Purpose: We have observed a severe atypical neuropathy (SAN) in patients with small non-cleaved-cell (SNCL) and large-cell lymphoma (LCL) treated with intensive chemotherapy and hematopoietic colony-stimulating factors (CSFs). The present analysis was undertaken in an attempt to identify factors associated with the development of this syndrome.
Patients and methods: Fifty-four adult and pediatric patients consecutively treated according to the same chemotherapy protocol were included in the analysis. Low-risk patients received three cycles of cyclophosphamide, vincristine, doxorubicin, and high-dose methotrexate (CODOX-M) while in high-risk patients this drug combination was alternated with high-dose cytarabine (ara-C), etoposide, and ifosfamide (IVAC) for a total of four cycles. Twenty-eight patients received a CSF (granulocyte [G]- or granulocyte-macrophage [GM]-CSF), and 26 patients received no CSF. A statistical analysis, which included a logistic regression model, was undertaken to examine the importance of potential contributing factors to the development of SAN.

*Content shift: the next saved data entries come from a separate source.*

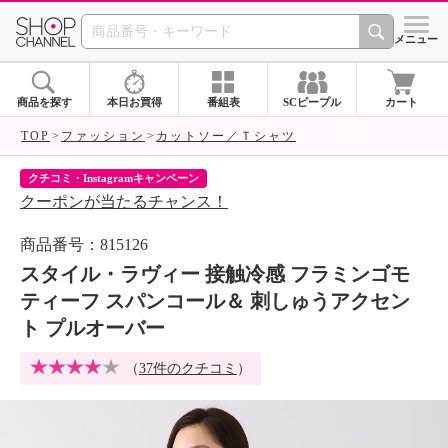
SHOP CHANNEL 
メニュー
商品を探す
本日お買得
番組表
SCピープル
カート
TOP
ファッション
カットソー／Ｔシャツ
クチコミ・Instagramキャンペーン
ネ
クーポンが当たるチャンス！
ネ
商品番号：815126
スタイル・ラヴィー 接触冷感 フラミンゴモ
ティーフ スパンコール＆ 刺しゅうアクセン
ト プルオーバー
（
37件のクチコミ
）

Results: SAN, which consisted of excruciating foot pain, usually associated with marked motor weakness, was observed in 12 patients. There was a highly significant association between the occurrence of this syndrome and the administration of CSFs, and an independent association with the cumulative dose of vincristine given in the first cycle of chemotherapy. Furthermore, the analysis suggested a synergistic effect between administration of the CSFs and vincristine in the genesis of this neuropathy.
Conclusion: Our results indicate that CSFs can precipitate SAN when given in conjunction with vincristine. The development of SAN was associated most strongly with the cumulative dose of vincristine -- the size of individual doses and the number of doses given in cycle 1 were important to the extent that they influenced the cumulative dose.